▽

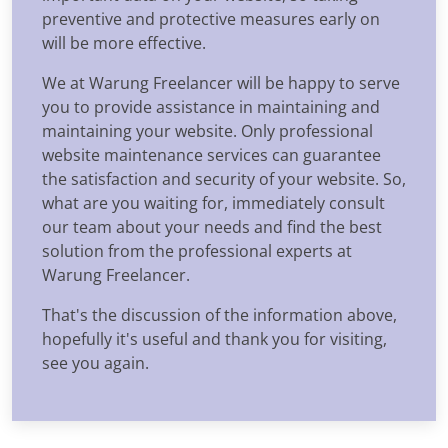
preventive and protective measures early on
will be more effective.
We at Warung Freelancer will be happy to serve
you to provide assistance in maintaining and
maintaining your website. Only professional
website maintenance services can guarantee
the satisfaction and security of your website. So,
what are you waiting for, immediately consult
our team about your needs and find the best
solution from the professional experts at
Warung Freelancer.
That's the discussion of the information above,
hopefully it's useful and thank you for visiting,
see you again.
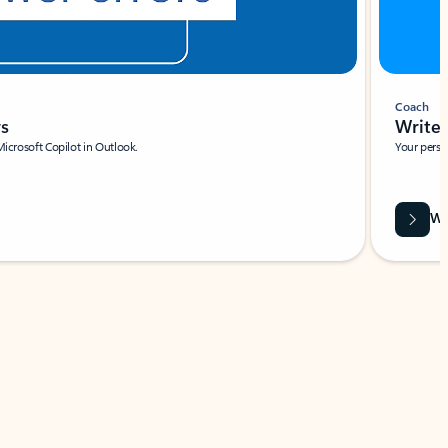
Coach
rs
Write 
Microsoft Copilot in Outlook.
Your person
Wa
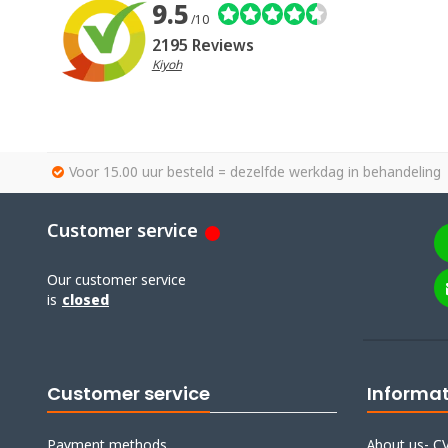
9.5
/10
2195 Reviews
Kiyoh
Voor 15.00 uur besteld = dezelfde werkdag in behandeling
Customer service
Our customer service
is
closed
Customer service
Informa
Payment methods
About us- CV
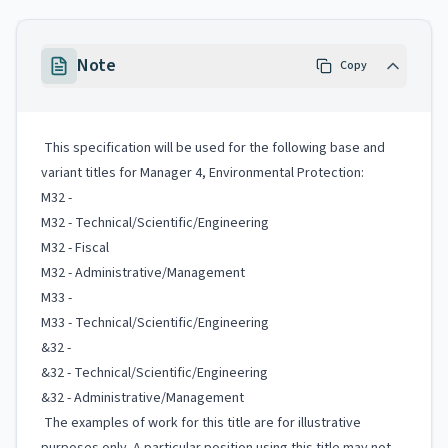
Note
Copy
This specification will be used for the following base and
variant titles for Manager 4, Environmental Protection:
M32 -
M32 - Technical/Scientific/Engineering
M32 - Fiscal
M32 - Administrative/Management
M33 -
M33 - Technical/Scientific/Engineering
&32 -
&32 - Technical/Scientific/Engineering
&32 - Administrative/Management
The examples of work for this title are for illustrative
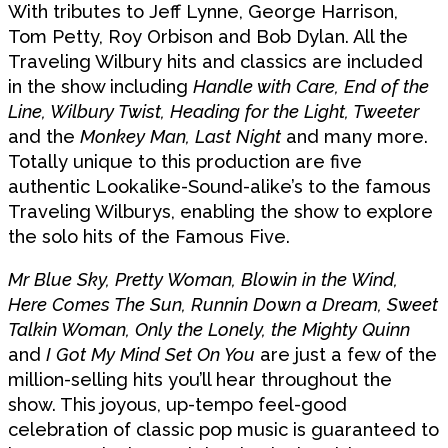
With tributes to Jeff Lynne, George Harrison,
Tom Petty, Roy Orbison and Bob Dylan. All the
Traveling Wilbury hits and classics are included
in the show including
Handle with Care, End of the
Line, Wilbury Twist, Heading for the Light, Tweeter
and the
Monkey Man, Last Night
and many more.
Totally unique to this production are five
authentic Lookalike-Sound-alike’s to the famous
Traveling Wilburys, enabling the show to explore
the solo hits of the Famous Five.
Mr Blue Sky, Pretty Woman, Blowin in the Wind,
Here Comes The Sun, Runnin Down a Dream, Sweet
Talkin Woman, Only the Lonely, the Mighty Quinn
and
I Got My Mind Set On You
are just a few of the
million-selling hits you’ll hear throughout the
show. This joyous, up-tempo feel-good
celebration of classic pop music is guaranteed to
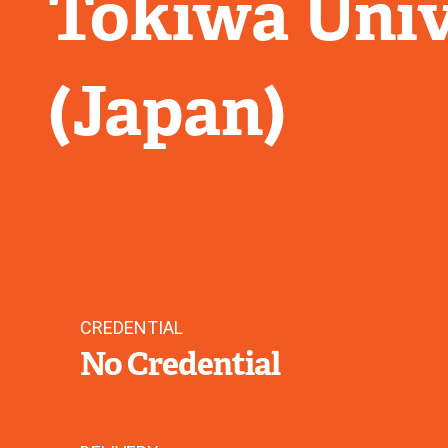
Tokiwa Univ
(Japan)
CREDENTIAL
No Credential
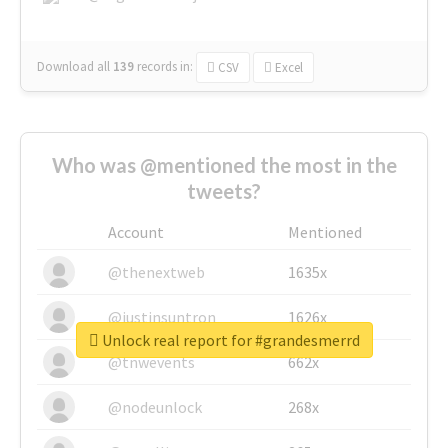
Download all
139
records
in:
CSV
Excel
Who was @mentioned the most in the
tweets?
Account
Mentioned
@thenextweb
1635x
@justinsuntron
1626x
Unlock real report for #grandesmerrd
@tnwevents
662x
@nodeunlock
268x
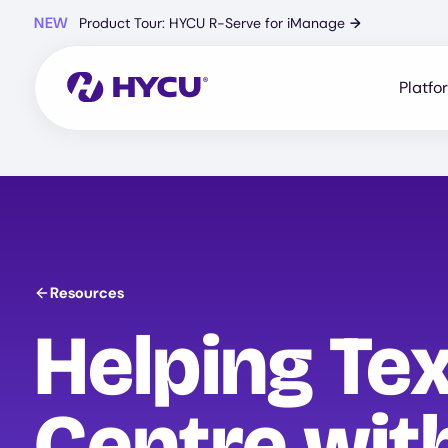
Skip
NEW
Product Tour: HYCU R-Serve for iManage
→
to
main
content
Platfo
Resources
Helping Te
Centre wit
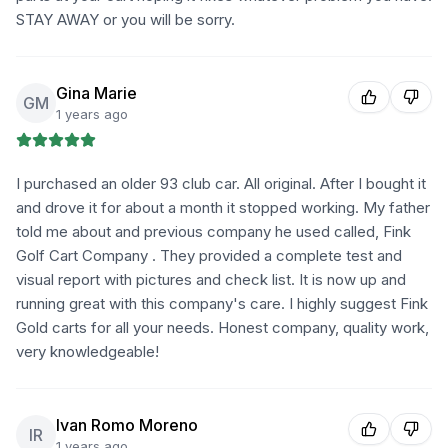
STAY AWAY or you will be sorry.
Gina Marie
GM
1 years ago
I purchased an older 93 club car. All original. After I bought it
and drove it for about a month it stopped working. My father
told me about and previous company he used called, Fink
Golf Cart Company . They provided a complete test and
visual report with pictures and check list. It is now up and
running great with this company's care. I highly suggest Fink
Gold carts for all your needs. Honest company, quality work,
very knowledgeable!
Ivan Romo Moreno
IR
1 years ago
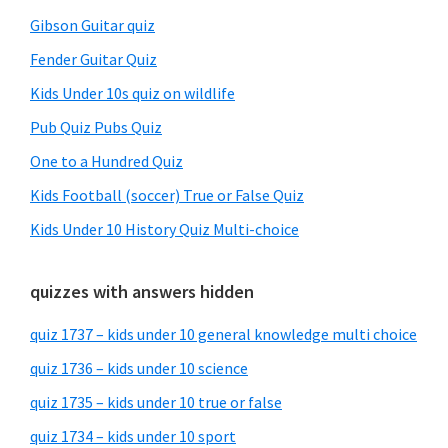
Gibson Guitar quiz
Fender Guitar Quiz
Kids Under 10s quiz on wildlife
Pub Quiz Pubs Quiz
One to a Hundred Quiz
Kids Football (soccer) True or False Quiz
Kids Under 10 History Quiz Multi-choice
quizzes with answers hidden
quiz 1737 – kids under 10 general knowledge multi choice
quiz 1736 – kids under 10 science
quiz 1735 – kids under 10 true or false
quiz 1734 – kids under 10 sport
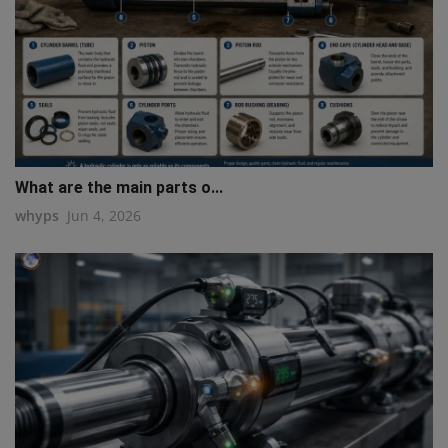
What are the main parts o...
whyps
Jun 4, 2026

△

[Your objective] Where a line in the entries holds "Administrative", copy that line.

[Exercise response]
M32 - Administrative/Management
&32 - Administrative/Management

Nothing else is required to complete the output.